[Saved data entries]
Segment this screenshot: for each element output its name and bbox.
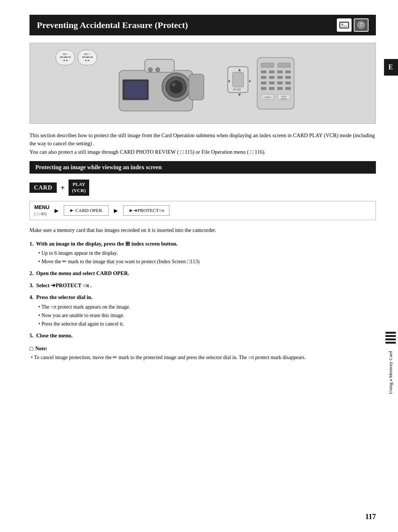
svg-rect-36	[261, 81, 266, 84]
step-list: 1. With an image in the display, press t…	[29, 240, 376, 340]
sidebar-line-3	[385, 338, 396, 340]
svg-rect-19	[233, 72, 244, 87]
svg-rect-27	[277, 63, 290, 67]
step-4: 4. Press the selector dial in. The ○π pr…	[29, 293, 376, 327]
sidebar-line-4	[385, 342, 396, 344]
svg-rect-6	[360, 26, 363, 27]
svg-point-10	[170, 80, 183, 94]
svg-rect-31	[285, 70, 291, 73]
note-icon: □	[29, 345, 33, 352]
remote-svg: – CARD + SLIDE SHOW	[254, 56, 298, 111]
svg-rect-30	[277, 70, 283, 73]
camera-svg	[108, 52, 226, 115]
right-sidebar: Using a Memory Card	[383, 332, 398, 394]
svg-point-16	[148, 67, 153, 72]
rec-search-button: REC SEARCH ◄◄	[56, 50, 75, 65]
sidebar-lines	[385, 332, 396, 344]
camera-illustration-box: REC SEARCH ◄◄ REC + SEARCH ►►	[29, 43, 376, 124]
svg-rect-37	[269, 81, 275, 84]
svg-rect-0	[340, 22, 349, 28]
svg-rect-1	[341, 24, 343, 25]
step-2: 2. Open the menu and select CARD OPER.	[29, 269, 376, 277]
svg-rect-34	[277, 76, 283, 79]
title-icons	[337, 18, 369, 32]
svg-rect-42	[277, 87, 283, 90]
tab-letter: E	[388, 63, 394, 71]
note-text: To cancel image protection, move the ✏ m…	[31, 354, 376, 362]
svg-rect-35	[285, 76, 291, 79]
svg-rect-26	[261, 63, 274, 67]
ctrl-buttons: REC SEARCH ◄◄ REC + SEARCH ►►	[56, 50, 97, 65]
svg-text:►: ►	[248, 79, 252, 83]
svg-text:▼: ▼	[237, 92, 242, 97]
menu-arrow-2: ▶	[114, 208, 118, 214]
section-heading: Protecting an image while viewing an ind…	[29, 161, 376, 174]
intro-paragraph-1: This section describes how to protect th…	[29, 131, 376, 156]
title-bar: Preventing Accidental Erasure (Protect)	[29, 15, 376, 35]
svg-rect-38	[277, 81, 283, 84]
step-5: 5. Close the menu.	[29, 331, 376, 340]
svg-rect-40	[261, 87, 266, 90]
selector-dial-svg: PUSH ▲ ▼ ◄ ►	[226, 63, 254, 104]
svg-rect-29	[269, 70, 275, 73]
sidebar-line-1	[385, 332, 396, 334]
svg-rect-13	[124, 81, 147, 98]
step-1-bullets: Up to 6 images appear in the display. Mo…	[38, 249, 376, 265]
card-play-row: CARD + PLAY (VCR)	[29, 180, 376, 196]
step-4-bullets: The ○π protect mark appears on the image…	[38, 303, 376, 328]
menu-item-card-oper: ► CARD OPER.	[64, 205, 109, 216]
step-3: 3. Select ➔PROTECT ○π .	[29, 281, 376, 289]
make-sure-text: Make sure a memory card that has images …	[29, 226, 376, 234]
menu-label-area: MENU ( □ 40)	[34, 204, 49, 217]
svg-text:SLIDE: SLIDE	[281, 95, 286, 97]
selector-dial-area: PUSH ▲ ▼ ◄ ►	[226, 63, 254, 104]
card-badge: CARD	[29, 182, 57, 193]
page-title: Preventing Accidental Erasure (Protect)	[37, 20, 188, 30]
step-1: 1. With an image in the display, press t…	[29, 240, 376, 265]
plus-sign: +	[60, 184, 64, 192]
svg-rect-32	[261, 76, 266, 79]
svg-text:– CARD +: – CARD +	[262, 96, 272, 98]
sidebar-text: Using a Memory Card	[388, 351, 394, 394]
menu-item-protect: ►➔PROTECT○π	[123, 205, 170, 216]
note-label: □ Note:	[29, 345, 376, 352]
svg-rect-2	[341, 26, 347, 27]
svg-text:◄: ◄	[227, 79, 231, 83]
menu-arrow-1: ▶	[55, 208, 59, 214]
svg-rect-15	[189, 74, 204, 100]
svg-rect-4	[360, 23, 363, 24]
sidebar-line-2	[385, 335, 396, 337]
note-box: □ Note: To cancel image protection, move…	[29, 345, 376, 362]
svg-rect-43	[285, 87, 291, 90]
page-number: 117	[365, 512, 376, 521]
svg-text:SHOW: SHOW	[281, 98, 286, 100]
svg-rect-33	[269, 76, 275, 79]
page-container: E Preventing Accidental Erasure (Protect…	[0, 0, 398, 532]
card-icon	[337, 18, 352, 32]
svg-point-17	[156, 67, 160, 72]
rec-plus-search-button: REC + SEARCH ►►	[78, 50, 97, 65]
menu-row: MENU ( □ 40) ▶ ► CARD OPER. ▶ ►➔PROTECT○…	[29, 201, 376, 220]
play-badge: PLAY (VCR)	[69, 180, 90, 196]
svg-text:▲: ▲	[237, 67, 242, 72]
remote-icon	[354, 18, 369, 32]
section-tab: E	[384, 59, 398, 76]
svg-rect-28	[261, 70, 266, 73]
svg-rect-39	[285, 81, 291, 84]
svg-rect-41	[269, 87, 275, 90]
svg-point-11	[172, 83, 175, 86]
svg-text:PUSH: PUSH	[233, 88, 241, 91]
svg-rect-5	[360, 25, 363, 25]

• Work instructions: Would you set down every line of the data above exactly, skipping the pictures?

• Response for this exercise:
Segment this screenshot: for each element output its name and bbox.
svg-rect-36	[261, 81, 266, 84]
step-list: 1. With an image in the display, press t…	[29, 240, 376, 340]
sidebar-line-3	[385, 338, 396, 340]
svg-rect-19	[233, 72, 244, 87]
svg-rect-27	[277, 63, 290, 67]
step-4: 4. Press the selector dial in. The ○π pr…	[29, 293, 376, 327]
sidebar-line-4	[385, 342, 396, 344]
svg-rect-6	[360, 26, 363, 27]
svg-point-10	[170, 80, 183, 94]
svg-rect-31	[285, 70, 291, 73]
note-icon: □	[29, 345, 33, 352]
remote-svg: – CARD + SLIDE SHOW	[254, 56, 298, 111]
svg-rect-30	[277, 70, 283, 73]
camera-svg	[108, 52, 226, 115]
right-sidebar: Using a Memory Card	[383, 332, 398, 394]
svg-point-16	[148, 67, 153, 72]
rec-search-button: REC SEARCH ◄◄	[56, 50, 75, 65]
sidebar-lines	[385, 332, 396, 344]
camera-illustration-box: REC SEARCH ◄◄ REC + SEARCH ►►	[29, 43, 376, 124]
svg-rect-37	[269, 81, 275, 84]
svg-rect-0	[340, 22, 349, 28]
svg-rect-1	[341, 24, 343, 25]
step-2: 2. Open the menu and select CARD OPER.	[29, 269, 376, 277]
svg-rect-34	[277, 76, 283, 79]
title-icons	[337, 18, 369, 32]
svg-rect-42	[277, 87, 283, 90]
tab-letter: E	[388, 63, 394, 71]
note-text: To cancel image protection, move the ✏ m…	[31, 354, 376, 362]
svg-rect-35	[285, 76, 291, 79]
svg-rect-26	[261, 63, 274, 67]
ctrl-buttons: REC SEARCH ◄◄ REC + SEARCH ►►	[56, 50, 97, 65]
svg-text:►: ►	[248, 79, 252, 83]
svg-text:▼: ▼	[237, 92, 242, 97]
menu-arrow-2: ▶	[114, 208, 118, 214]
section-heading: Protecting an image while viewing an ind…	[29, 161, 376, 174]
intro-paragraph-1: This section describes how to protect th…	[29, 131, 376, 156]
title-bar: Preventing Accidental Erasure (Protect)	[29, 15, 376, 35]
svg-rect-38	[277, 81, 283, 84]
step-5: 5. Close the menu.	[29, 331, 376, 340]
svg-rect-40	[261, 87, 266, 90]
selector-dial-svg: PUSH ▲ ▼ ◄ ►	[226, 63, 254, 104]
svg-rect-29	[269, 70, 275, 73]
sidebar-line-1	[385, 332, 396, 334]
svg-rect-13	[124, 81, 147, 98]
step-1-bullets: Up to 6 images appear in the display. Mo…	[38, 249, 376, 265]
card-play-row: CARD + PLAY (VCR)	[29, 180, 376, 196]
step-4-bullets: The ○π protect mark appears on the image…	[38, 303, 376, 328]
menu-item-card-oper: ► CARD OPER.	[64, 205, 109, 216]
step-3: 3. Select ➔PROTECT ○π .	[29, 281, 376, 289]
make-sure-text: Make sure a memory card that has images …	[29, 226, 376, 234]
menu-label-area: MENU ( □ 40)	[34, 204, 49, 217]
svg-text:SLIDE: SLIDE	[281, 95, 286, 97]
selector-dial-area: PUSH ▲ ▼ ◄ ►	[226, 63, 254, 104]
card-badge: CARD	[29, 182, 57, 193]
page-title: Preventing Accidental Erasure (Protect)	[37, 20, 188, 30]
step-1: 1. With an image in the display, press t…	[29, 240, 376, 265]
plus-sign: +	[60, 184, 64, 192]
svg-rect-32	[261, 76, 266, 79]
svg-text:– CARD +: – CARD +	[262, 96, 272, 98]
sidebar-text: Using a Memory Card	[388, 351, 394, 394]
menu-item-protect: ►➔PROTECT○π	[123, 205, 170, 216]
note-label: □ Note:	[29, 345, 376, 352]
svg-rect-2	[341, 26, 347, 27]
svg-text:◄: ◄	[227, 79, 231, 83]
menu-arrow-1: ▶	[55, 208, 59, 214]
svg-rect-15	[189, 74, 204, 100]
svg-rect-4	[360, 23, 363, 24]
sidebar-line-2	[385, 335, 396, 337]
note-box: □ Note: To cancel image protection, move…	[29, 345, 376, 362]
svg-rect-43	[285, 87, 291, 90]
page-number: 117	[365, 512, 376, 521]
svg-text:SHOW: SHOW	[281, 98, 286, 100]
svg-rect-33	[269, 76, 275, 79]
page-container: E Preventing Accidental Erasure (Protect…	[0, 0, 398, 532]
card-icon	[337, 18, 352, 32]
svg-point-17	[156, 67, 160, 72]
rec-plus-search-button: REC + SEARCH ►►	[78, 50, 97, 65]
menu-row: MENU ( □ 40) ▶ ► CARD OPER. ▶ ►➔PROTECT○…	[29, 201, 376, 220]
play-badge: PLAY (VCR)	[69, 180, 90, 196]
svg-text:▲: ▲	[237, 67, 242, 72]
remote-icon	[354, 18, 369, 32]
section-tab: E	[384, 59, 398, 76]
svg-rect-28	[261, 70, 266, 73]
svg-rect-39	[285, 81, 291, 84]
svg-rect-41	[269, 87, 275, 90]
svg-point-11	[172, 83, 175, 86]
svg-text:PUSH: PUSH	[233, 88, 241, 91]
svg-rect-5	[360, 25, 363, 25]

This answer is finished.